Page images and extracted text:
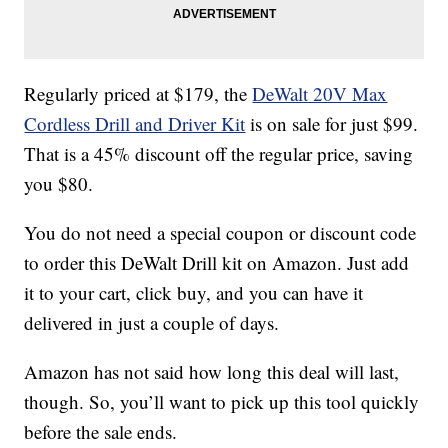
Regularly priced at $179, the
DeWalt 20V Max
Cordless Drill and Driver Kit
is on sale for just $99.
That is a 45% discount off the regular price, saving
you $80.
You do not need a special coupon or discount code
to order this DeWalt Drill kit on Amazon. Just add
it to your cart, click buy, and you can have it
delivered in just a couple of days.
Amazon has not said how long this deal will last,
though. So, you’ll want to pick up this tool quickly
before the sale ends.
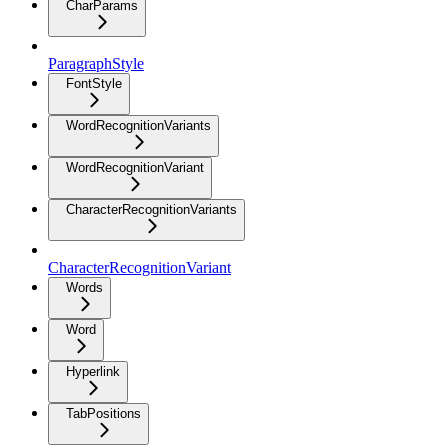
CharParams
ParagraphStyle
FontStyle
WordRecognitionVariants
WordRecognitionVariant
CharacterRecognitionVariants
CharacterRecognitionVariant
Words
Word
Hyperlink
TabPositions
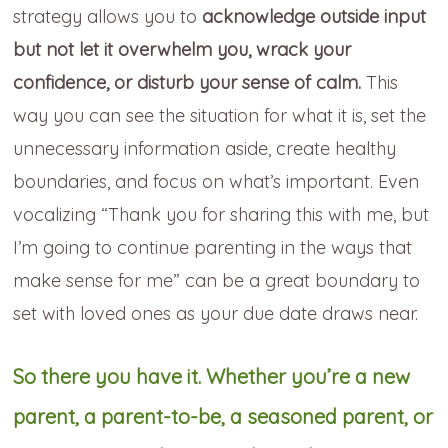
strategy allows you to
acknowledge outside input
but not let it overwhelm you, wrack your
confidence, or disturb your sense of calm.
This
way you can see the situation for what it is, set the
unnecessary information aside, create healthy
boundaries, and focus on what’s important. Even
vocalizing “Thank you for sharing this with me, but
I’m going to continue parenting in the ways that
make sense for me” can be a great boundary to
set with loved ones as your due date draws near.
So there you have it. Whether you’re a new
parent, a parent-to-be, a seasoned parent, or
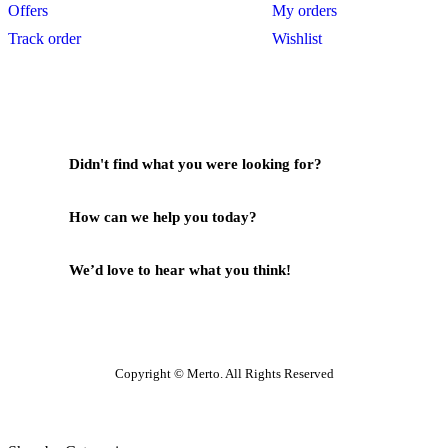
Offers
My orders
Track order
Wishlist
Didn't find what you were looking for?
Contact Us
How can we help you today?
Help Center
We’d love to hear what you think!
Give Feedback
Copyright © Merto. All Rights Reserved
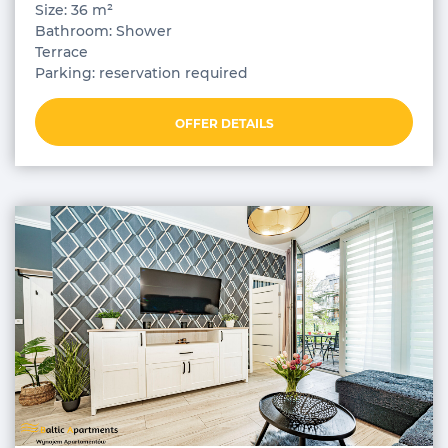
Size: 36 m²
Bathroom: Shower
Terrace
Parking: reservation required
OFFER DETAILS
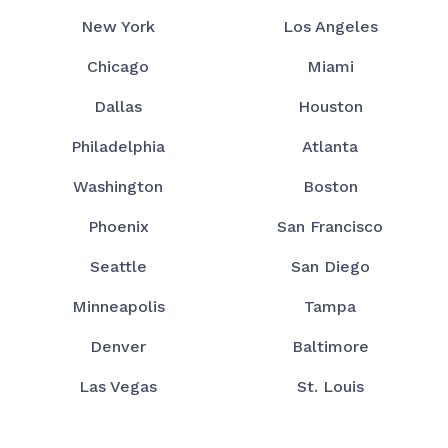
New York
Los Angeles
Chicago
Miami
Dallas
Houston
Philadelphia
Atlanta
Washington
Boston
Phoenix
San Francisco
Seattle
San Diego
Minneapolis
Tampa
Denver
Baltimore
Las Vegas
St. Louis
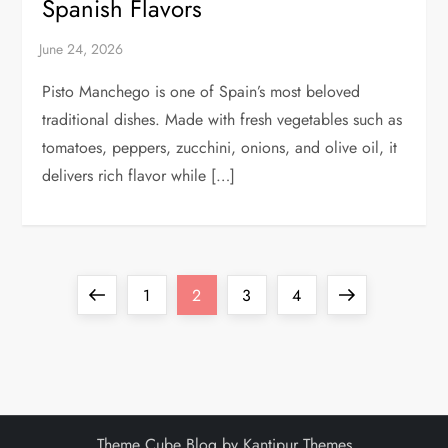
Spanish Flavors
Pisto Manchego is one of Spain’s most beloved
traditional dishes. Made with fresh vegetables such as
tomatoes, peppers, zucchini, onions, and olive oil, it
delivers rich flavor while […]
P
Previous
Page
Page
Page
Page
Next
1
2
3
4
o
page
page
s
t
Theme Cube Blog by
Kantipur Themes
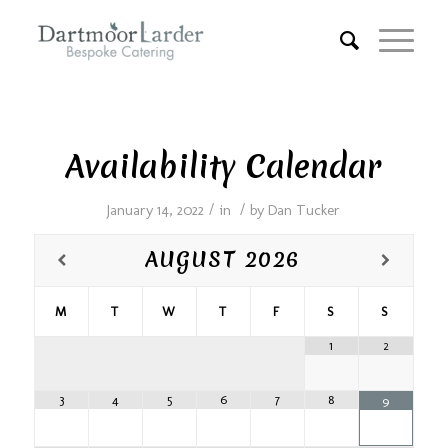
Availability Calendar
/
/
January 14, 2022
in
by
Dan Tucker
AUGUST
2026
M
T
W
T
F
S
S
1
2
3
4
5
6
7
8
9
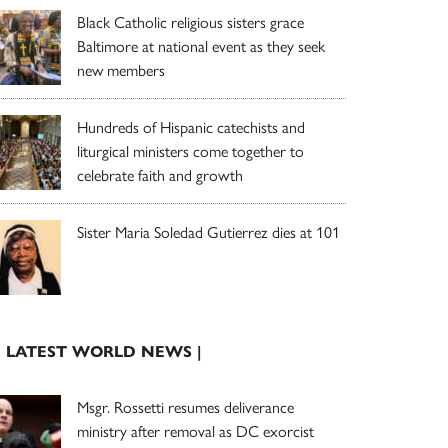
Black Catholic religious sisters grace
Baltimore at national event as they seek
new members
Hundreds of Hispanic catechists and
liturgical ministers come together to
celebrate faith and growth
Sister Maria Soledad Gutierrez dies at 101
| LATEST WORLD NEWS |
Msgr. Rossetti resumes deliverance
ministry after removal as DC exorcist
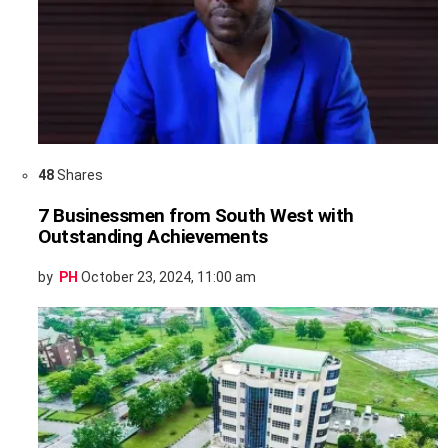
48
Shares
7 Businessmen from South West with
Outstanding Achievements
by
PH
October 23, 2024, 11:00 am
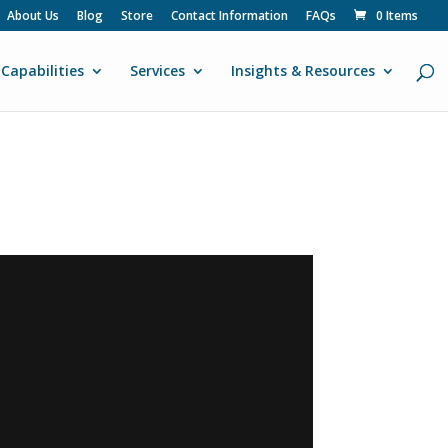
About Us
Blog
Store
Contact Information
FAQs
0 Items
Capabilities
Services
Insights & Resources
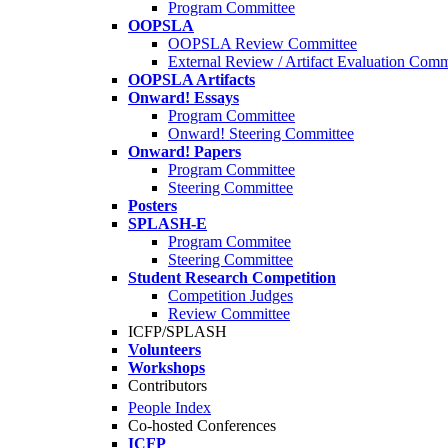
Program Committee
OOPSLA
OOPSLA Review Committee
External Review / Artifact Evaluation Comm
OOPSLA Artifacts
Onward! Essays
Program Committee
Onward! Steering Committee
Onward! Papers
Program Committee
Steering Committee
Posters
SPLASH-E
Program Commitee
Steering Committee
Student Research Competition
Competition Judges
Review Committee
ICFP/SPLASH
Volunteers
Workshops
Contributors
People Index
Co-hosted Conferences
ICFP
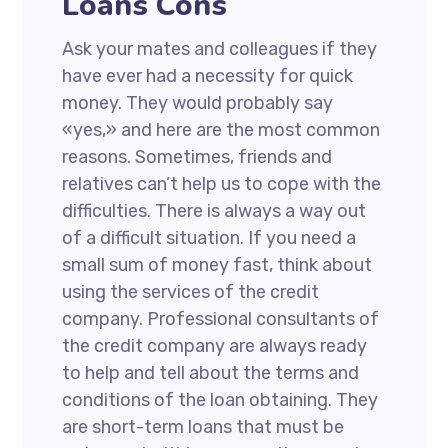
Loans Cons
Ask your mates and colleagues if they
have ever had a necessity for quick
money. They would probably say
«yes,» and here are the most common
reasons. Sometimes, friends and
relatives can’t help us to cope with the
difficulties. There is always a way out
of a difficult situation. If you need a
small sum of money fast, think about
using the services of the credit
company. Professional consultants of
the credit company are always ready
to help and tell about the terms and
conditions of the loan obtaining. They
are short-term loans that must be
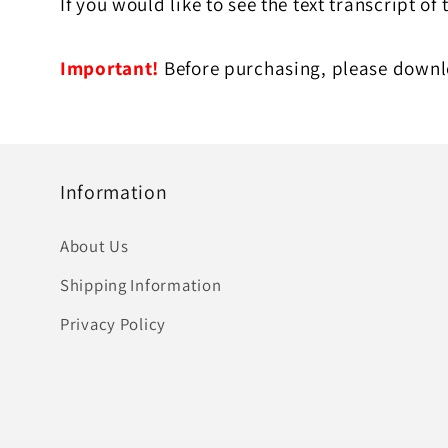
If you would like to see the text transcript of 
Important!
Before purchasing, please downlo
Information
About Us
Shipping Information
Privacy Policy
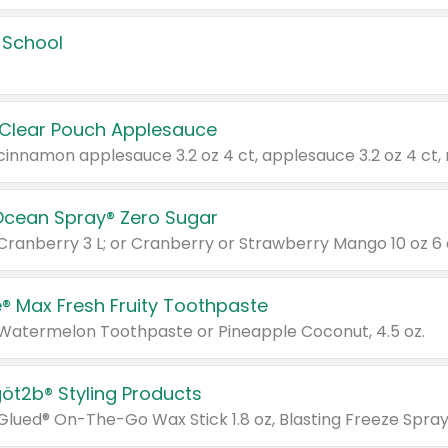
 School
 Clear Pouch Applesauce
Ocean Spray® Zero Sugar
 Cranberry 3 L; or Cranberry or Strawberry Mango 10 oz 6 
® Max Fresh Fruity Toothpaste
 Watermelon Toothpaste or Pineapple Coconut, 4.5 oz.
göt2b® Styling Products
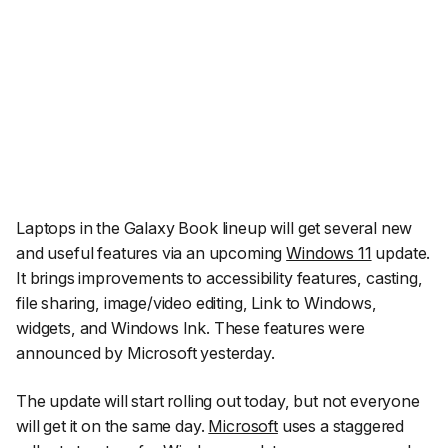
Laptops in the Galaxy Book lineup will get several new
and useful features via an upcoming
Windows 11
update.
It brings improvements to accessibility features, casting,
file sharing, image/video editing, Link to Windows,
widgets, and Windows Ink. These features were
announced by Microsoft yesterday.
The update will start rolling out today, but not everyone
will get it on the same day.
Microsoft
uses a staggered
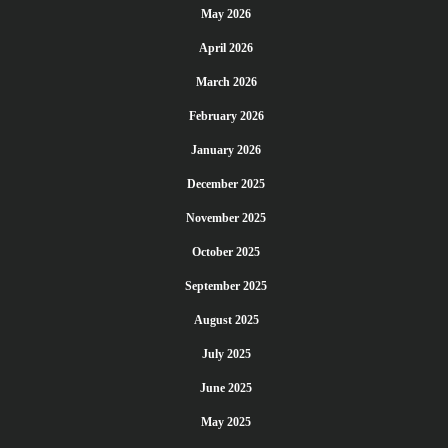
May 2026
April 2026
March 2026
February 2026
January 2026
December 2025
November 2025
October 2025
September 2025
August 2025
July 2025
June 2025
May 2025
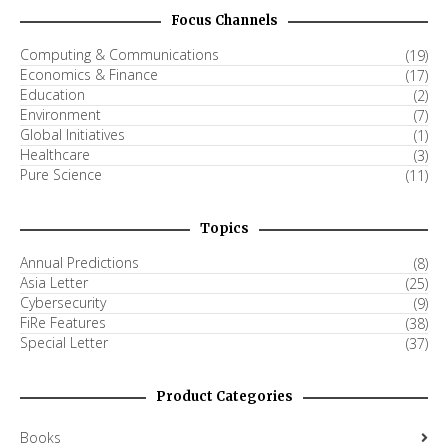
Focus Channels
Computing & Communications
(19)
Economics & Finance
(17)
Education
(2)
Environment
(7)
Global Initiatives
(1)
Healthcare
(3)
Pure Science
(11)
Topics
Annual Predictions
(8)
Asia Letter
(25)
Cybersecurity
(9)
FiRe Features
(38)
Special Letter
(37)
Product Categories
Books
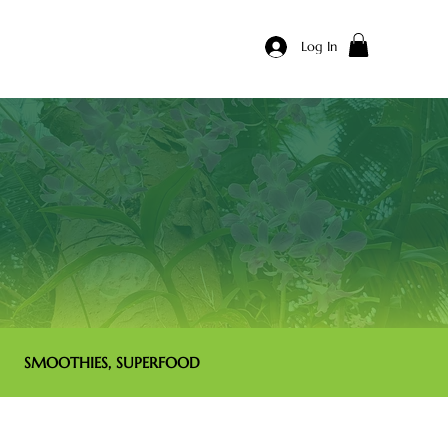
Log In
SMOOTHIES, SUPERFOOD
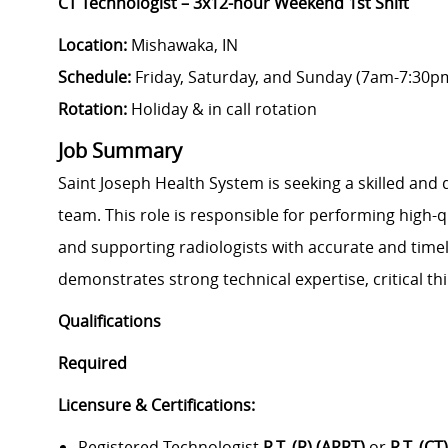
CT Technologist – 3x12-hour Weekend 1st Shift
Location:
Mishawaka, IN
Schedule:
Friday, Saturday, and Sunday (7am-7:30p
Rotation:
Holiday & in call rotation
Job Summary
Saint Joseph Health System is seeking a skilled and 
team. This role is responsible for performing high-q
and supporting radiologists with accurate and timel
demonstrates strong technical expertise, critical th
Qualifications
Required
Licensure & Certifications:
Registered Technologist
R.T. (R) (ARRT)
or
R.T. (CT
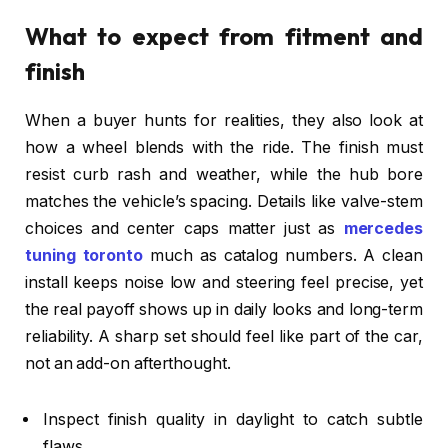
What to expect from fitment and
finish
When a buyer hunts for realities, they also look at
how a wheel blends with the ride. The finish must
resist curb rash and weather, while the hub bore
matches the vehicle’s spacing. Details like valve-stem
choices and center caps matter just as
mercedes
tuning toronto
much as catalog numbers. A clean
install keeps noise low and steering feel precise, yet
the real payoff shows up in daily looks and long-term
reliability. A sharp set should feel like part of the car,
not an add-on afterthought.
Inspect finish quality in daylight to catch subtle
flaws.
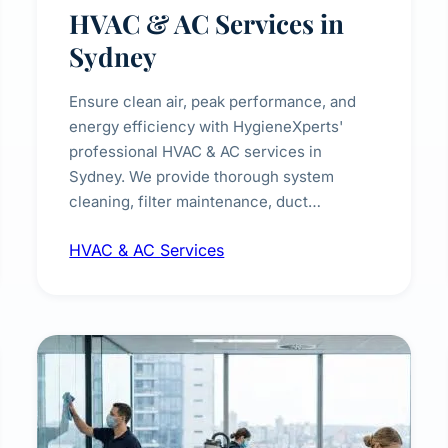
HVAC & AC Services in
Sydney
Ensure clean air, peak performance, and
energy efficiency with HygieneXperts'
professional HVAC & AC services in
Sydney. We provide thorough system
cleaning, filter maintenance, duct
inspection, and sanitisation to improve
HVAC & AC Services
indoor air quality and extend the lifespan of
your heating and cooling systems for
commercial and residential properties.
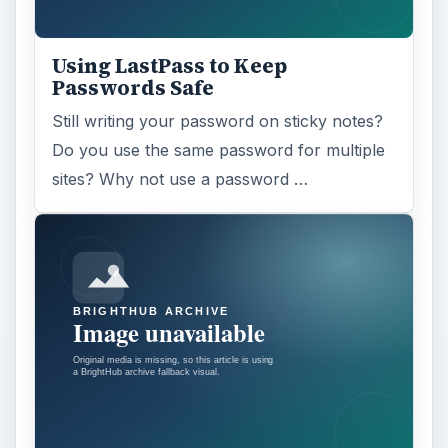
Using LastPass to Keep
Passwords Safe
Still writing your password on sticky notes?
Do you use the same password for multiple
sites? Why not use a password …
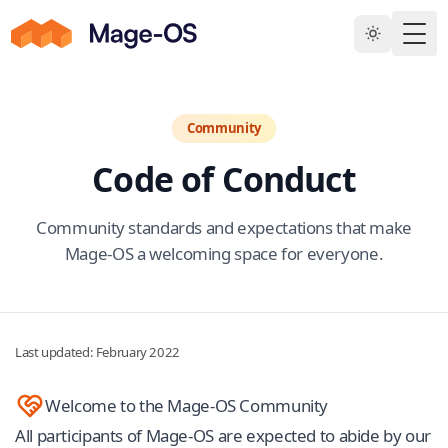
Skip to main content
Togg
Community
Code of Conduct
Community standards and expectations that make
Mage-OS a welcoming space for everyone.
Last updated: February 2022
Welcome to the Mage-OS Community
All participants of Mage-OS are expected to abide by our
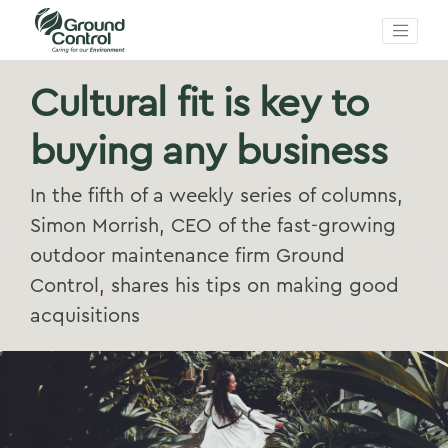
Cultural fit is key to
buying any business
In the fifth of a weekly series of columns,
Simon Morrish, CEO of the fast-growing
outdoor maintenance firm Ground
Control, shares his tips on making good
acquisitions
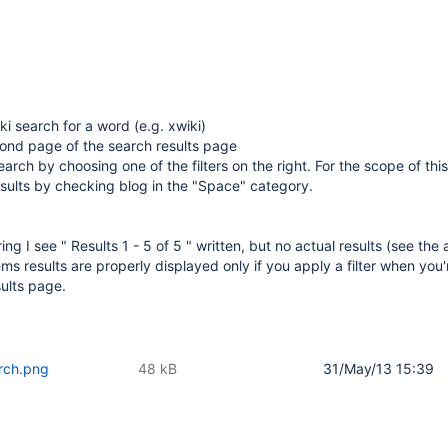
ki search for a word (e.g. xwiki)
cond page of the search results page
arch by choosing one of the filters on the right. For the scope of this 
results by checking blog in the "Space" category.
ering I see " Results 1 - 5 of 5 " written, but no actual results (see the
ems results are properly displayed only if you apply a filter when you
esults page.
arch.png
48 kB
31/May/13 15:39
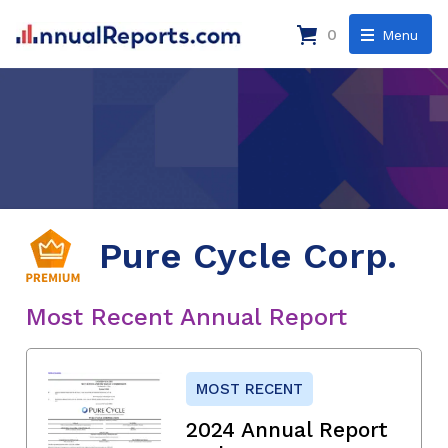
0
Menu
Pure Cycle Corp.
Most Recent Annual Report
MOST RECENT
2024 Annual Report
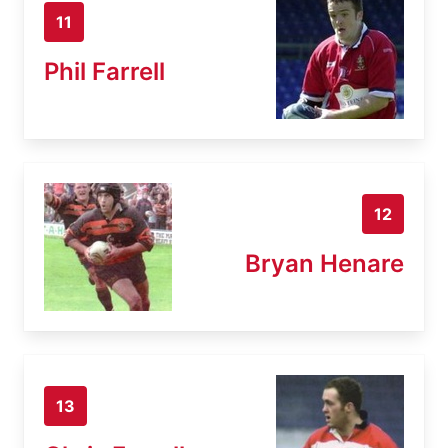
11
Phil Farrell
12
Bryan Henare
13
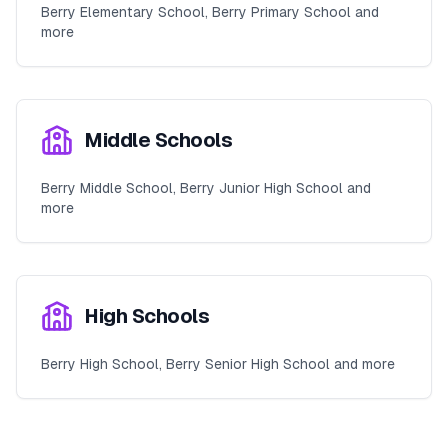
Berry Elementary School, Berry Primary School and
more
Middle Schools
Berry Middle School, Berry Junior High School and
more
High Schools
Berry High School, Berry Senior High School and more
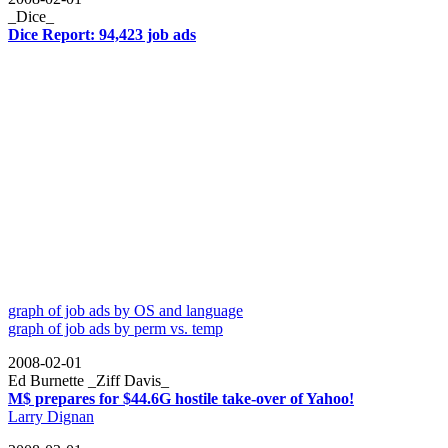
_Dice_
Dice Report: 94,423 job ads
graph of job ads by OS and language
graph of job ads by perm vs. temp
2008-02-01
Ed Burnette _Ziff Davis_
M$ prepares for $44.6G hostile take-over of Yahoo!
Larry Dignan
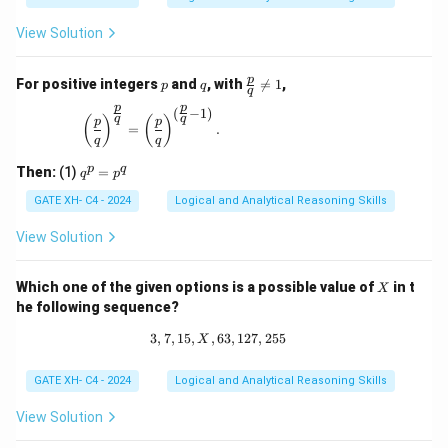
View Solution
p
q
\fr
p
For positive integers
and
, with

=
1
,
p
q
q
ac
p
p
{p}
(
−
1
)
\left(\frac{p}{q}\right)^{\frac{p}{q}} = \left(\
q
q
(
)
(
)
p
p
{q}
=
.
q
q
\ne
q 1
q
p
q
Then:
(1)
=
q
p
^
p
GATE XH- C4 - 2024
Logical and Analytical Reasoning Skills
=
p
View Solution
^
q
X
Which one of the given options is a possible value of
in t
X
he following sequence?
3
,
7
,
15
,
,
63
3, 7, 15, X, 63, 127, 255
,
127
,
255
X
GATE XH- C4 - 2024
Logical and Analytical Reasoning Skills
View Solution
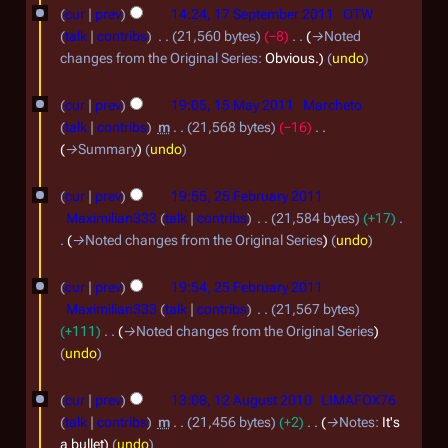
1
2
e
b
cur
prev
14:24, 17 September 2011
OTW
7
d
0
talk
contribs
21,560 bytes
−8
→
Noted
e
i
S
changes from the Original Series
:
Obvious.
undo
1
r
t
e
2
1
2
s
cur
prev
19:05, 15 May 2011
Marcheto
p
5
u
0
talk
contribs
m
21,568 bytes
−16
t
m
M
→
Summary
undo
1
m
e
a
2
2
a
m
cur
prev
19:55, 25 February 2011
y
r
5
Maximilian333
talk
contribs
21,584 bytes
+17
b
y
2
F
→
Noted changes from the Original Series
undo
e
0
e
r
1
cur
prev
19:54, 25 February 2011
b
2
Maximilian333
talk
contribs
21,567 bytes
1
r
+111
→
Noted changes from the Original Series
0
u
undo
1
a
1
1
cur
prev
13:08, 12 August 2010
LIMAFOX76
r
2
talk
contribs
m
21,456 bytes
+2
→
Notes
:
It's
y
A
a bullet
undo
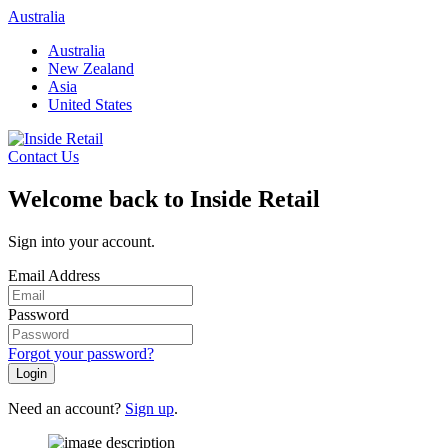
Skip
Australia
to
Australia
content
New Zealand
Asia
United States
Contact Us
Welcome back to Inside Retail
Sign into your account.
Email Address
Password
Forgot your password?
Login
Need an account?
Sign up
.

AIM OF THE EXERCISE: Return the lines above from the one with "matches the vehicle’s" through the one with "Control, shares his tips on making good", verbatim and nothing else. Omit every picture.

ANSWER BELOW:
matches the vehicle’s spacing. Details like valve-stem
choices and center caps matter just as
mercedes
tuning toronto
much as catalog numbers. A clean
install keeps noise low and steering feel precise, yet
the real payoff shows up in daily looks and long-term
reliability. A sharp set should feel like part of the car,
not an add-on afterthought.
Inspect finish quality in daylight to catch subtle
flaws.
HVAC & AC Services in
Sydney
Ensure clean air, peak performance, and
energy efficiency with HygieneXperts'
professional HVAC & AC services in
Sydney. We provide thorough system
cleaning, filter maintenance, duct
inspection, and sanitisation to improve
HVAC & AC Services
indoor air quality and extend the lifespan of
your heating and cooling systems for
commercial and residential properties.
Using LastPass to Keep
Passwords Safe
Still writing your password on sticky notes?
Do you use the same password for multiple
sites? Why not use a password …
Skip to main content
Togg
Community
Code of Conduct
Community standards and expectations that make
Mage-OS a welcoming space for everyone.
Last updated: February 2022
Welcome to the Mage-OS Community
All participants of Mage-OS are expected to abide by our
Cultural fit is key to
buying any business
In the fifth of a weekly series of columns,
Simon Morrish, CEO of the fast-growing
outdoor maintenance firm Ground
Control, shares his tips on making good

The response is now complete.